▶ _What you are asked to do_
Reproduce the full listing without a single change.

━━━━━ Dataset content

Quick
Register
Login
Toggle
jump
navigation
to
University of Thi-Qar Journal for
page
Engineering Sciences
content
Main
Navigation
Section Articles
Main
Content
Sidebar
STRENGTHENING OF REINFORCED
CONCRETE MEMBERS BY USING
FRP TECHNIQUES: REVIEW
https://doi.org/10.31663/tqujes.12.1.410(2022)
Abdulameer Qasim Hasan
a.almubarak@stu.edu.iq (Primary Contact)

━━━━━━━━━━

▶ _Your solution_
Quick
Register
Login
Toggle
jump
navigation
to
University of Thi-Qar Journal for
page
Engineering Sciences
content
Main
Navigation
Section Articles
Main
Content
Sidebar
STRENGTHENING OF REINFORCED
CONCRETE MEMBERS BY USING
FRP TECHNIQUES: REVIEW
https://doi.org/10.31663/tqujes.12.1.410(2022)
Abdulameer Qasim Hasan
a.almubarak@stu.edu.iq (Primary Contact)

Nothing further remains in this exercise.